Yes. With modern tools and experienced operators, CTO PCI has high success rates and low complications.
Safety improves significantly when:

  • IVUS/OCT imaging is used
  • The operator has CTO training and experience
  • The hospital has a dedicated cath lab setup

4. Why not choose bypass surgery instead?

CTO PCI is preferred when:

  • The patient is high risk for surgery
  • Only one artery is blocked
  • There is ISR (blockage inside a previous stent)
  • The patient prefers a minimally invasive option

Your cardiologist decides based on anatomy, symptoms, and overall risk.


5. How long is the recovery after CTO PCI?

Most patients:

  • Start walking within 6–12 hours
  • Are discharged in 1–2 days
  • Resume normal routine in about a week
  • Need long-term medications to keep the artery open

6. What are the benefits of CTO PCI?

  • Significant symptom relief
  • Improved blood supply
  • Better heart function
  • Reduced future heart failure events
  • Fewer hospitalizations
  • Improved quality of life

7. I have a previous stent. Can I undergo CTO PCI?

Yes. CTO PCI is commonly performed in patients who already have stents, including complex ISR cases — like the patient in this story.
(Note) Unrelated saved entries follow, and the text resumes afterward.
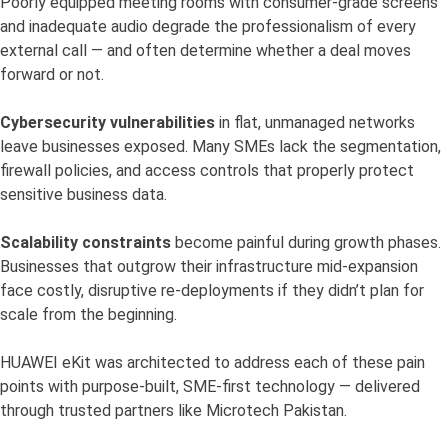
Poorly equipped meeting rooms with consumer-grade screens
and inadequate audio degrade the professionalism of every
external call — and often determine whether a deal moves
forward or not.
Cybersecurity vulnerabilities
in flat, unmanaged networks
leave businesses exposed. Many SMEs lack the segmentation,
firewall policies, and access controls that properly protect
sensitive business data.
Scalability constraints
become painful during growth phases.
Businesses that outgrow their infrastructure mid-expansion
face costly, disruptive re-deployments if they didn’t plan for
scale from the beginning.
HUAWEI eKit was architected to address each of these pain
points with purpose-built, SME-first technology — delivered
through trusted partners like Microtech Pakistan.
8. How do I know if my blocked artery needs treatment?

Your cardiologist may advise a CTO PCI if you have:

  • Persistent chest pain
  • Breathlessness
  • Abnormal stress test
  • Declining heart function
  • Significant ischemia
  • ISR or long blockages

Conclusion

This successful CTO PCI case at Aster Narayanadri Hospital, Tirupati, showcases how precision-driven interventional cardiology can change outcomes — even in the most high-risk patients.

Thanks to the expertise of Dr. Abhishek Kasha and the hospital’s advanced infrastructure, this patient regained stability, improved symptoms, and avoided a major cardiac event.

Modern complex coronary interventions are now a reality in tier-2 cities — saving lives, protecting hearts, and offering hope close to home.